Jednak warto poszukać głębiej i sięgnąć po kultowe klasyki oraz poważniejsze produkcje przeważnie skierowane do dojrzałego widza. Oznaczenie "seinen" (jap młody człowiek) noszą tytuły, tworzone z myślą o bardziej wymagających odbiorcach. Zwykle prezentują bardziej mroczne, poważne historie, niekiedy ubarwione purpurą i flakami. Berserk, Monster, Blame, Black God - te nazwy mówią same za siebie. Oczywiście nie samymi sugestywnymi klimatami człowiek żyje, więc natrafić można również na twory, typu Cowboy Bebop (sci-fi blues), Trigun (western sci-fi), Spice and Wolf (... tego raczej się nie zaszufladkuje), 5 Centimeters Per Second (romans), Ghost in the Shell (sci-fi), Cat Soup (filozficzny), Mindgame, Perfect Blue (psychologiczne), Mushishi (okruchy życia, fantastyka), Tengenn Toppa Gurren Laggan... No właśnie. Przy tym ostatnim wchodzimy na grunt jednego z większych prądów japońskiej rozrywki i fantastyki naukowej - Wielkich Robotów.

hahahaha.JPG

Nie ma to jak biegające i strzelające kilkunastometrowe stalowe kolosy, naszprycowane elektroniką i kosmicznymi technologiami. Pociąg do technologii Japońców skutkuje coraz bardziej wyszukanymi maszynami (dominują pancerze w stylu samurajskiej zbroi, jednak zdarzają się takie dziwadła w stylu Evangeliona, Zeartha czy Rahxephona) i anime z nimi w roli głównej. Jednak nie zawsze tak jest. Generalnie takie anime dzielą się na dwie kategorie: "o robotach" i "z robotami". Jak już się domyślacie, w tych pierwszych wszystko kręci się wokół mechów - są jedyną nadzieją ludzkości, mają supermoce a czasem nawet są inteligentne. Takie super-roboty. Druga odmiana traktuje mechy bardziej ... hmm... przedmiotowo. Bohaterami są piloci, a mechy są jedynie ich bronią i pancerzem. Mamy więc realistyczne opowieści wojenne z linii frontu, jak Mobile Suit Gundam albo epickie sagi pokroju Generała Daimosa. To tyle o robotach - więcej o nich byłby w stanie opowiedzieć pewien ImpulseM, któremu metal w żyłach płynie (a jest on ekspertem w temacie).

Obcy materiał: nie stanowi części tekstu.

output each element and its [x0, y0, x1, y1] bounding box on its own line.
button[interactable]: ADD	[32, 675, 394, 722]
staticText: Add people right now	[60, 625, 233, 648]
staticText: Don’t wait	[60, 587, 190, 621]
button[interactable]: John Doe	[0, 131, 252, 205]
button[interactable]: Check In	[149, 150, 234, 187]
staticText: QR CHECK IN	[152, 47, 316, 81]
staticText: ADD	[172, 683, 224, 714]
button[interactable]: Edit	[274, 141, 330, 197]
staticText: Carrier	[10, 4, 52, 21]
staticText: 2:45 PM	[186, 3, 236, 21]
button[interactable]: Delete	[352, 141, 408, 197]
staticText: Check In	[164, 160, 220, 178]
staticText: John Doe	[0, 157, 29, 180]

Kolejnym nurtem w japońskiej animacji jest fanserwis. Jeżeli firma podupada to musi jakoś przypodobać się potencjalnym klientom. W tym celu rozpieszcza widzów mało skomplikowanymi tworami, w których pełno ładnych panienek, majtek i biustonoszy, głównemu bohaterowi często leci krew z nosa, a humor opiera się na dwuznacznych sytuacjach. Ze względu na lekko erotyczne zabarwienie, takie tytuły określa się mianem ecchi. Więc jeżeli chcecie sztuk walki i zdzierających się ubrań, to Ikkitousen, Sekirei albo Tenjou Tenge zdają egzamin. Są też klimaty fantasy (Zero no Tsukaima, Queen's Blade), satyryczne (Colorful) i przybliżające się do romansideł (Love Hina).

danbooru_unf-p-114701928186916.jpg

Kolejna ofiara fanserwisu

Romansów również jest ci u nas dostatek - chociażby taki Clannad czy Toradora. W sumie mógłbym wymieniać tak dalej, podając przykłady z każdego istniejącego gatunku, ale to nie miałoby sensu, bo największą przyjemnością (przynajmniej dla mnie) jest samodzielne odkrywanie interesujących tytułów.

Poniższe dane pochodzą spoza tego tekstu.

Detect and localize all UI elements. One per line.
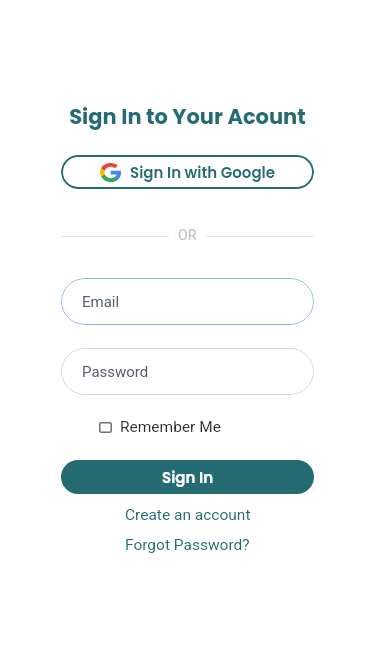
button[interactable]: Forgot Password?: [61, 534, 314, 555]
staticText: OR: [178, 227, 197, 243]
staticText: Sign In: [162, 467, 214, 488]
staticText: Sign In with Google: [130, 162, 276, 183]
button[interactable]: Password: [61, 348, 314, 395]
staticText: Forgot Password?: [125, 536, 250, 554]
staticText: Email: [82, 293, 120, 311]
staticText: Sign In to Your Acount: [69, 102, 306, 131]
button[interactable]: Remember Me: [99, 417, 221, 437]
staticText: Remember Me: [120, 418, 221, 436]
staticText: Create an account: [125, 506, 251, 524]
button[interactable]: Create an account: [61, 504, 314, 525]
button[interactable]: Sign In: [61, 460, 314, 494]
staticText: Password: [82, 363, 149, 381]
other: Google logo: [100, 163, 121, 182]
button[interactable]: Email: [61, 278, 314, 325]
button[interactable]: Google logo: [61, 155, 314, 189]
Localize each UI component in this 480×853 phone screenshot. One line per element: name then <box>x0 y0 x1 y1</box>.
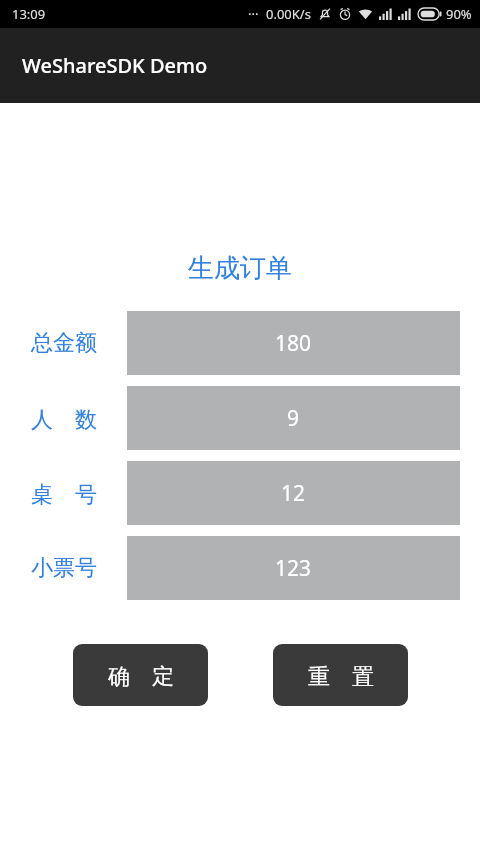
button[interactable]: 123 <box>127 536 460 600</box>
other: Alarm set <box>338 7 352 21</box>
staticText: 桌 号 <box>31 478 97 508</box>
staticText: 13:09 <box>12 5 46 23</box>
other: Signal <box>398 8 412 20</box>
staticText: 生成订单 <box>188 252 292 285</box>
staticText: 重 置 <box>308 660 374 690</box>
staticText: 90% <box>446 5 472 23</box>
button[interactable]: 180 <box>127 311 460 375</box>
staticText: 确 定 <box>108 660 174 690</box>
staticText: 123 <box>275 554 312 583</box>
other: Battery 90 percent <box>418 8 442 20</box>
other: Silent mode <box>318 7 332 21</box>
staticText: ··· <box>248 5 259 23</box>
staticText: 总金额 <box>31 329 97 357</box>
other: Wi-Fi <box>358 7 373 22</box>
staticText: 9 <box>287 404 300 433</box>
staticText: 人 数 <box>31 403 97 433</box>
other: Signal <box>379 8 393 20</box>
staticText: 180 <box>275 329 312 358</box>
button[interactable]: 确 定 <box>73 644 208 706</box>
staticText: WeShareSDK Demo <box>22 52 208 79</box>
button[interactable]: 重 置 <box>273 644 408 706</box>
staticText: 12 <box>281 479 306 508</box>
staticText: 小票号 <box>31 554 97 582</box>
button[interactable]: 9 <box>127 386 460 450</box>
staticText: 0.00K/s <box>266 5 311 23</box>
button[interactable]: 12 <box>127 461 460 525</box>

Na koniec chciałbym zachęcić wszystkich do odwiedzenia naszego kącika na FA - można poczytać o wielu interesujących tytułach, albo poradzić się tutejszych ekspertów w dziale polecanek. Jeżeli chcecie bardziej oficjalnego źródła informacji, to polecam serwis http://tanuki.pl . Przydatny jest również portal http://myanimelist.net , który zawiera jedną z najbardziej kompletnych baz tytułów, jak i legion użytkowników. Rzadko kiedy można spamiętać wszystko co się widziało - uporządkowana lista bardzo ułatwia życie.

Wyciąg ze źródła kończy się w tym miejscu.